Democrats fretted Wednesday over whether their party had suffered a meaningful setback in its effort to hold control of the U.S. Senate with the decision by one of their marquee candidates, John Fetterman of Pennsylvania, to take the debate stage Tuesday night while still recovering from a stroke.
The state’s lieutenant governor stumbled often over his words and spoke haltingly, displaying communication challenges that contrasted sharply with the onstage skills of his opponent, Republican Mehmet Oz, the celebrity doctor who has spent hundreds of hours in front of TV cameras as host of “The Doctor Oz Show,” which ran for 13 seasons.
Fetterman suffered a stroke in May that he has said didn’t affect his cognitive skills but left him with challenges in processing language and, at times, articulating words.

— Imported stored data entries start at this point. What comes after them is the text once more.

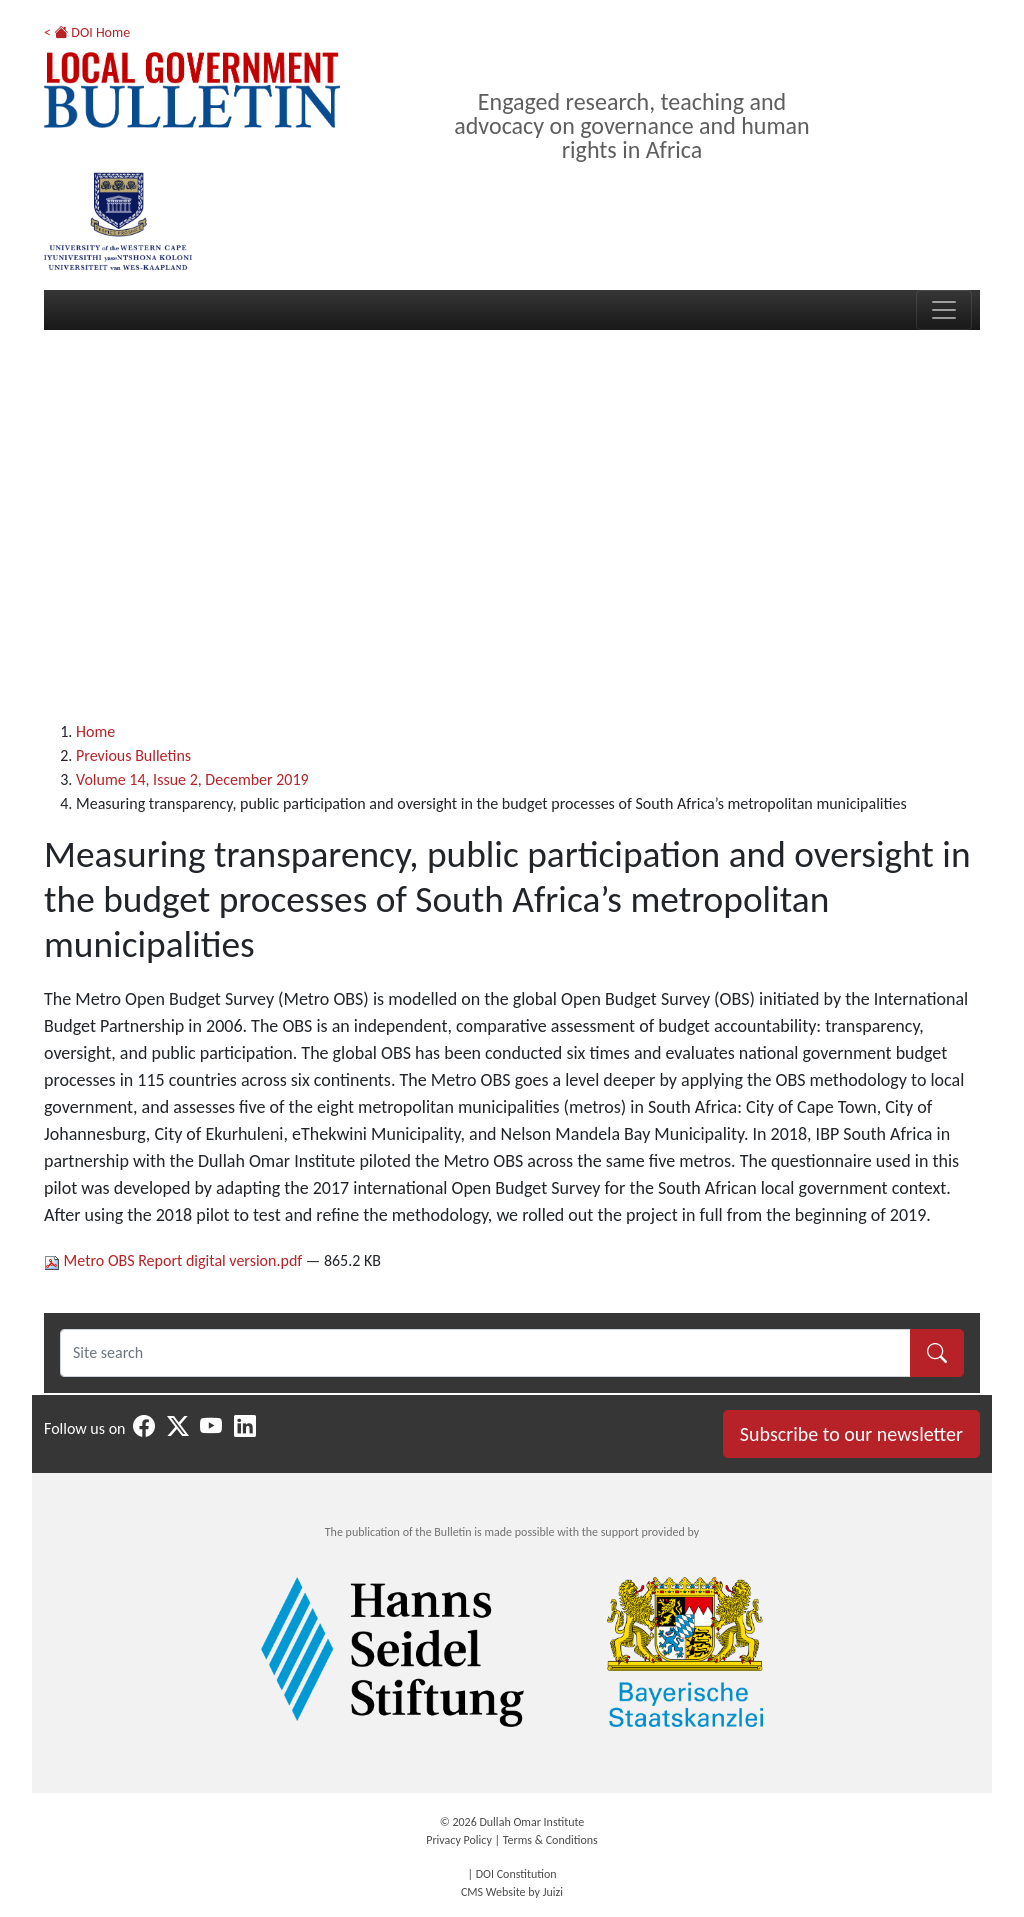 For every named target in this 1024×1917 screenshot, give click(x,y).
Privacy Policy (459, 1840)
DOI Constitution (516, 1874)
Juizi (553, 1892)
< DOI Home (87, 32)
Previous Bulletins (133, 755)
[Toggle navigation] (944, 310)
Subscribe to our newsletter (851, 1434)
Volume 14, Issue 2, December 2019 (192, 779)
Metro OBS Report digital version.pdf (175, 1260)
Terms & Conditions (550, 1840)
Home (95, 731) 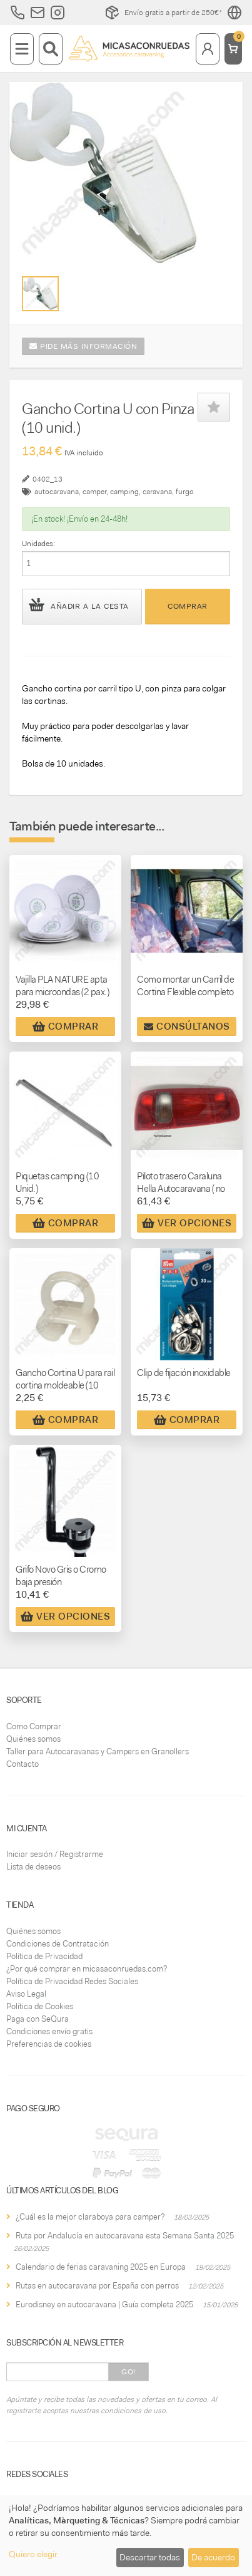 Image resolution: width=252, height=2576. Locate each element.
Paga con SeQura (37, 2019)
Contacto (22, 1764)
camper (94, 492)
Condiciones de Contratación (57, 1943)
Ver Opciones (186, 1223)
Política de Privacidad (44, 1956)
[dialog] (126, 2535)
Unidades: (38, 544)
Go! (128, 2372)
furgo (185, 492)
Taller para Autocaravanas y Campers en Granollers (97, 1751)
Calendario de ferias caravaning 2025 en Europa (101, 2267)
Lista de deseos (33, 1866)
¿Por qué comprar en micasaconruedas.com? (86, 1968)
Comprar (188, 606)
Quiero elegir (33, 2554)
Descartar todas (149, 2557)
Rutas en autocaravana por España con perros (97, 2285)
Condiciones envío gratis (49, 2031)
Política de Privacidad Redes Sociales (72, 1981)
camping (124, 492)
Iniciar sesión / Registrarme (54, 1854)
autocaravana (56, 492)
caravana (157, 492)
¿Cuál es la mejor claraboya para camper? (90, 2216)
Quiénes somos (33, 1739)
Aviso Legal (26, 1994)
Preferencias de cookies (48, 2044)
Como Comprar (33, 1726)
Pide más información (83, 346)
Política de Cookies (39, 2006)
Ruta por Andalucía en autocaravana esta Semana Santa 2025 (125, 2235)
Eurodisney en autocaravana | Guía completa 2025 (104, 2304)
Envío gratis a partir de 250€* (163, 12)
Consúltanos (187, 1026)
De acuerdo (213, 2557) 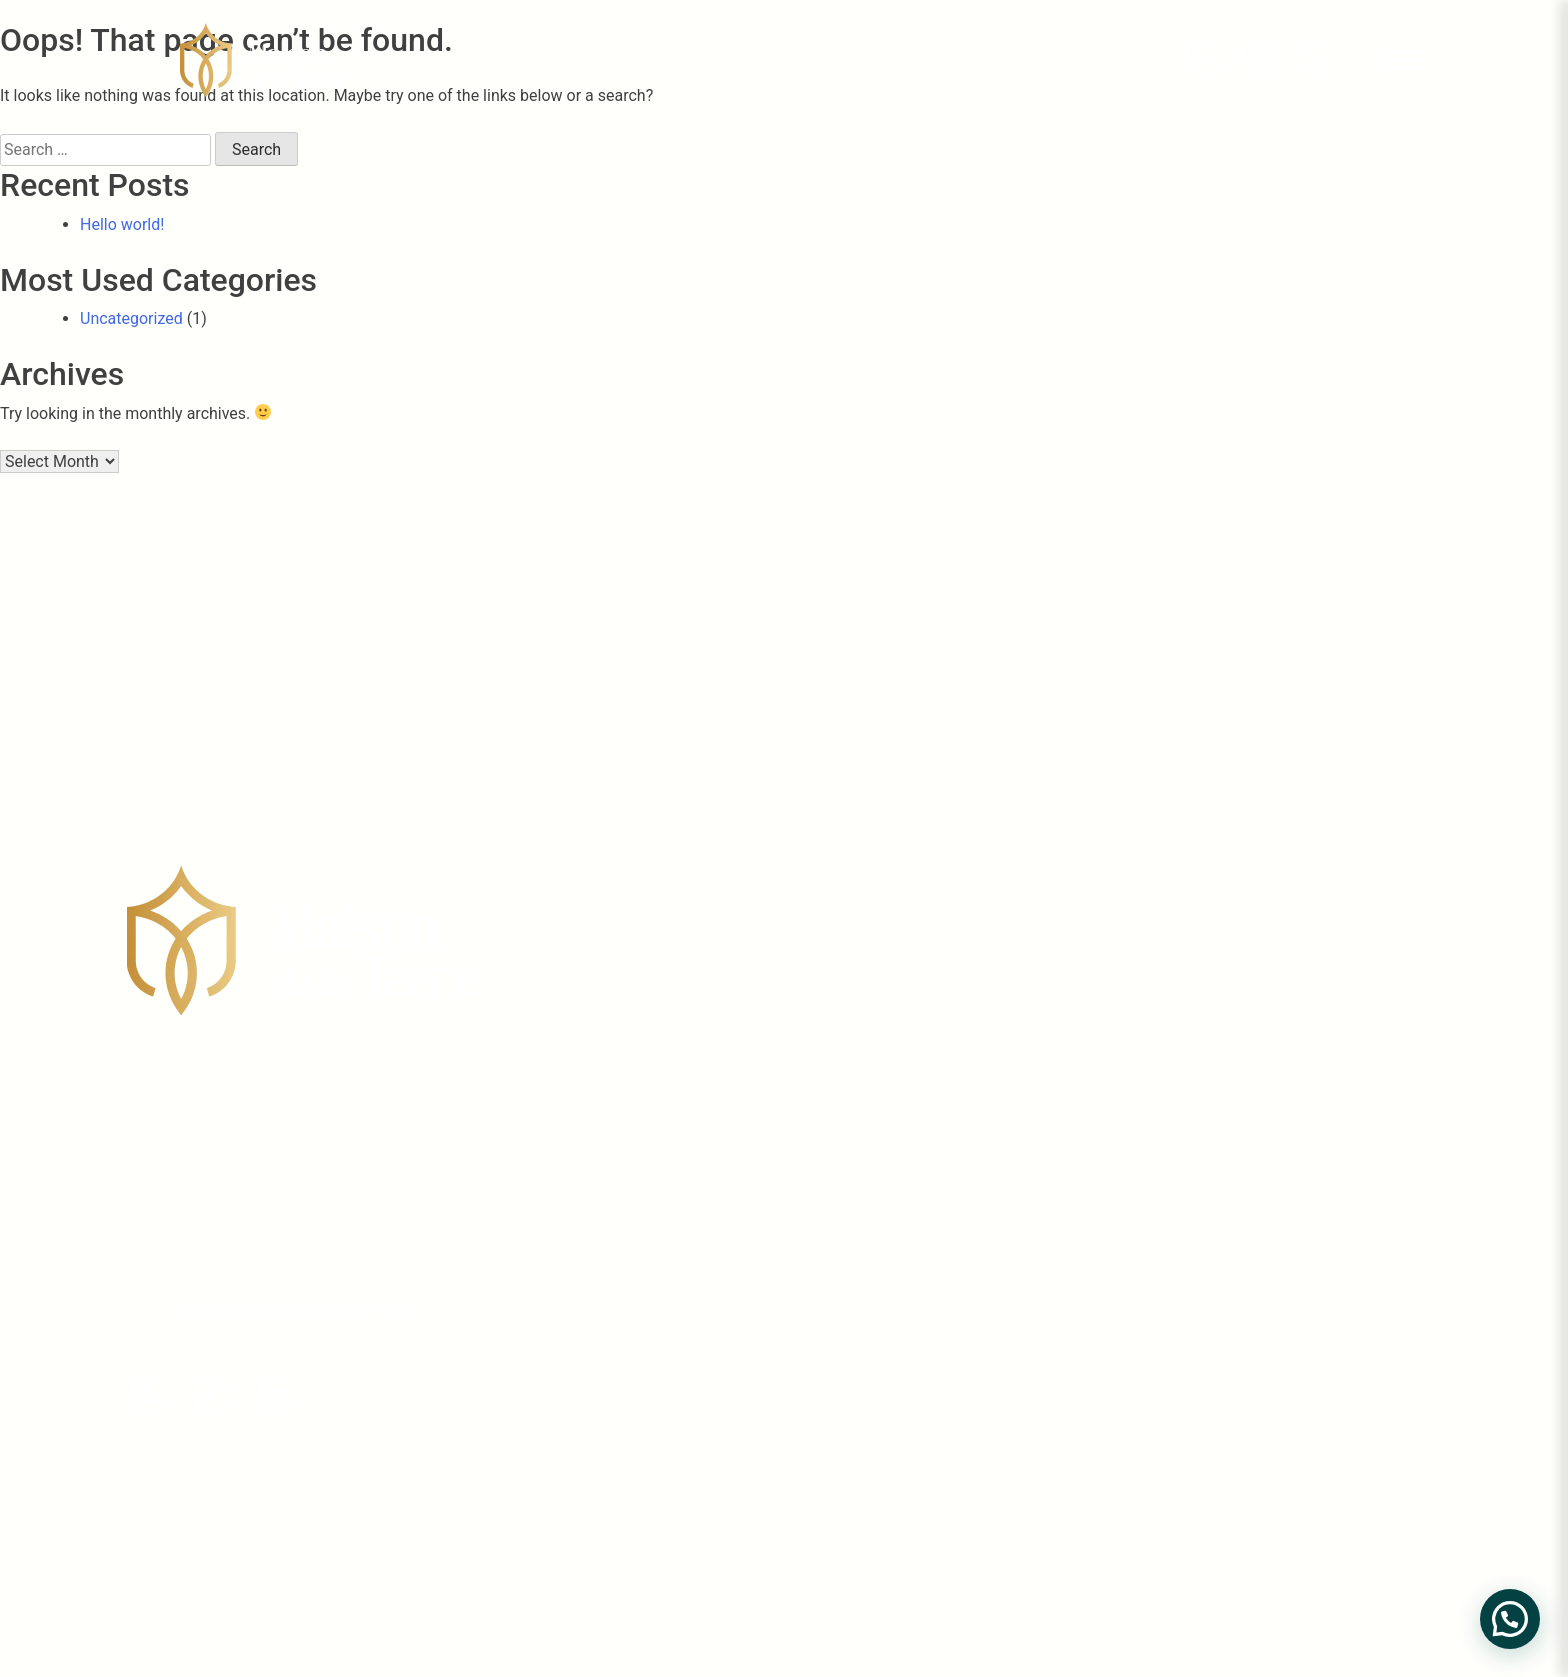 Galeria (1352, 1426)
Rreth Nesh (1375, 1279)
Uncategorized (131, 318)
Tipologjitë (1373, 1377)
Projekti (1357, 1328)
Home (1344, 1230)
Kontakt (1357, 1475)
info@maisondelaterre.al (295, 1308)
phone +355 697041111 (245, 1267)
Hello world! (122, 224) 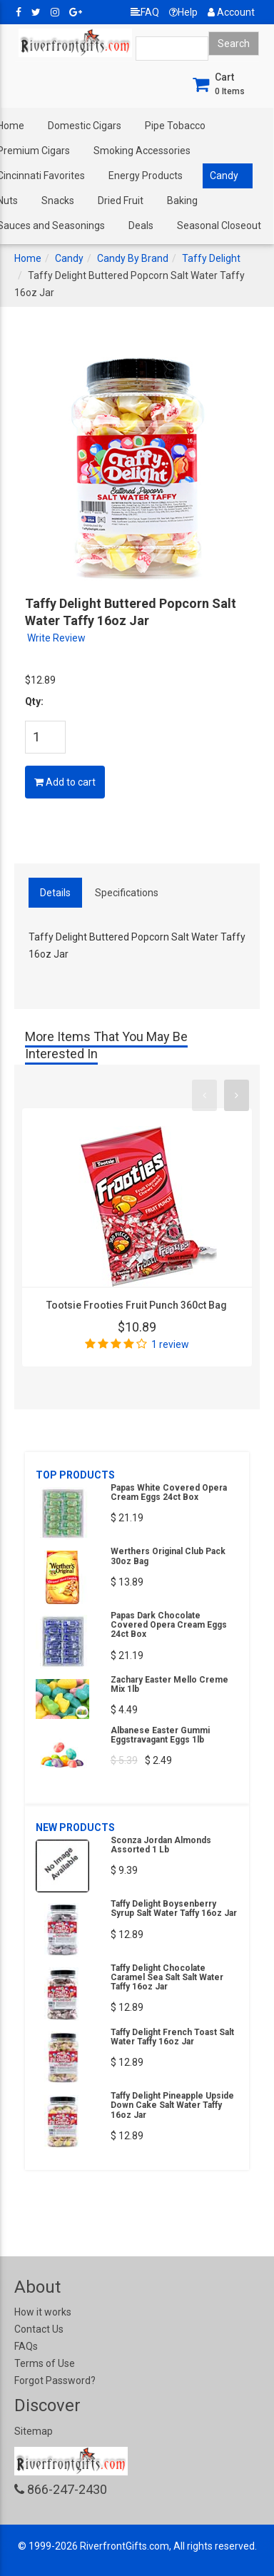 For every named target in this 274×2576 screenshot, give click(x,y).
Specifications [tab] (126, 892)
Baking (182, 200)
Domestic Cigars (84, 125)
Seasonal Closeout (219, 225)
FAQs (26, 2346)
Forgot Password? (55, 2380)
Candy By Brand (132, 258)
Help (183, 12)
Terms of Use (44, 2363)
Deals (140, 225)
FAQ (145, 12)
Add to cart (65, 782)
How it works (42, 2312)
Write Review (56, 638)
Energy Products (145, 175)
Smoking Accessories (142, 150)
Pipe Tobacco (175, 125)
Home (27, 258)
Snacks (57, 200)
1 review (170, 1344)
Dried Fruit (120, 200)
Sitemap (33, 2431)
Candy (224, 175)
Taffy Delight (211, 258)
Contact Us (39, 2329)
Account (231, 12)
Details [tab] (55, 892) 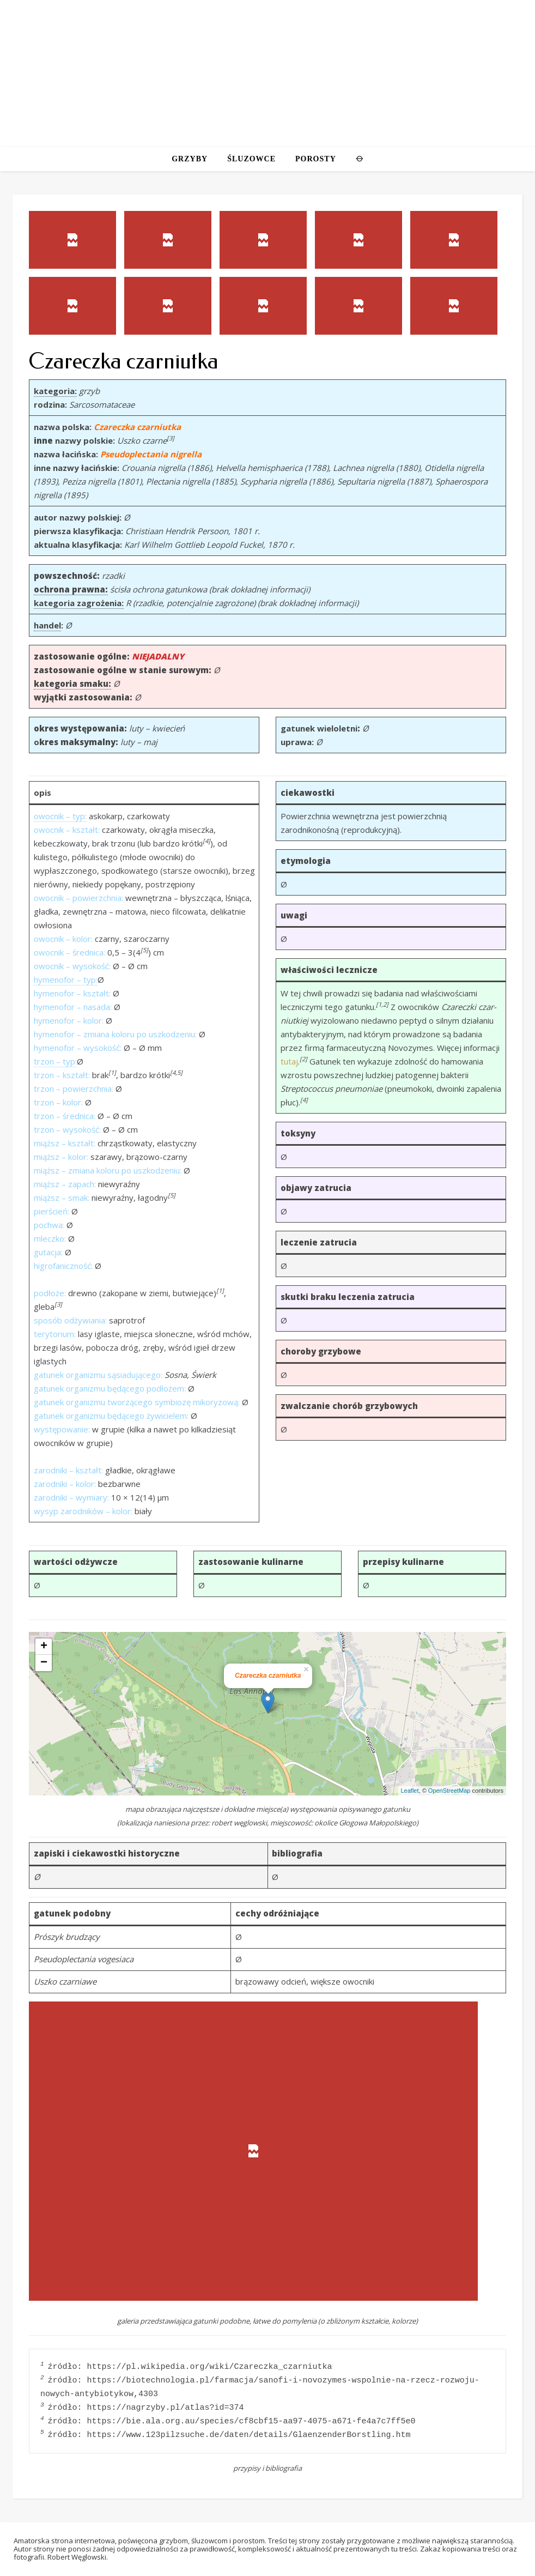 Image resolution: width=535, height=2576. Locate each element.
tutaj (289, 1061)
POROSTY (315, 159)
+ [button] (43, 1646)
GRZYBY (190, 159)
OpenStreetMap (449, 1790)
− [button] (43, 1663)
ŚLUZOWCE (251, 159)
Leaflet (410, 1790) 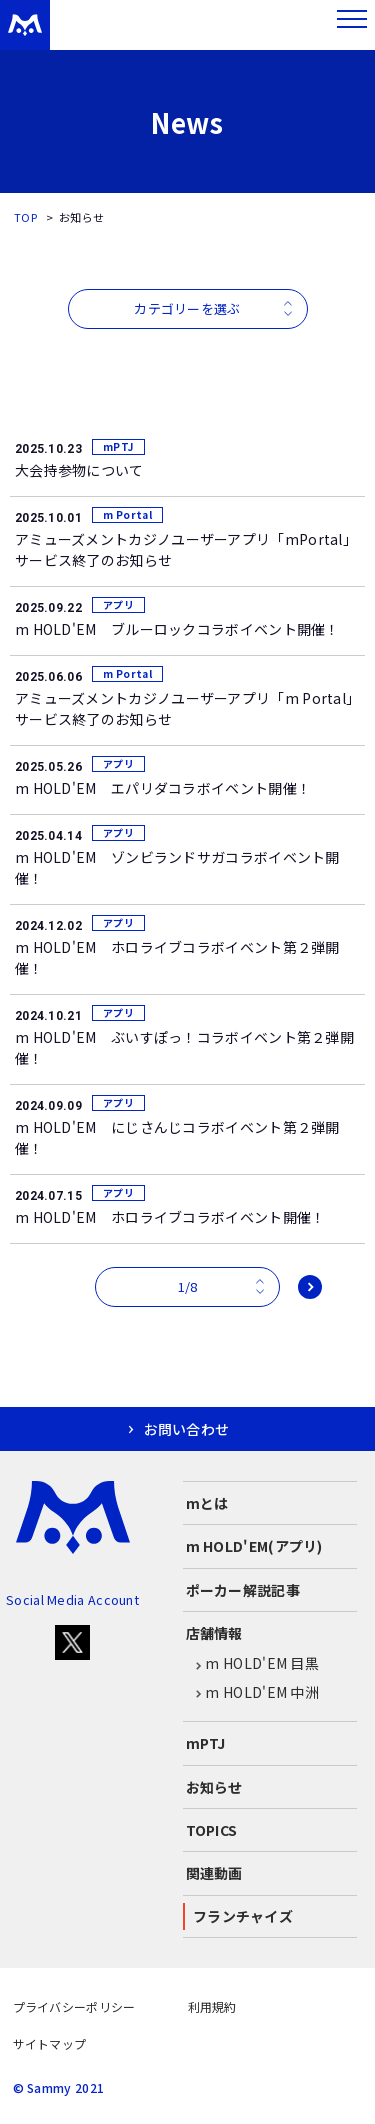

“A super PAC associated with Donald Trump started airing a new television ad Wednesday in Pennsylvania that highlights Fetterman’s post-stroke speech issues and suggesting the Democrat ‘just isn’t right.’”
“I wanted to cry. It was very difficult to watch,’’ said Larry Ceisler, a Democrat and statewide public-affairs consultant in Philadelphia, who supports Fetterman.
David Axelrod, a top Democratic strategist who led both of Barack Obama’s presidential campaigns, said on Twitter
that Fetterman failed on his primary debate goal: “Fetterman needed to show he’s sufficiently recovered.”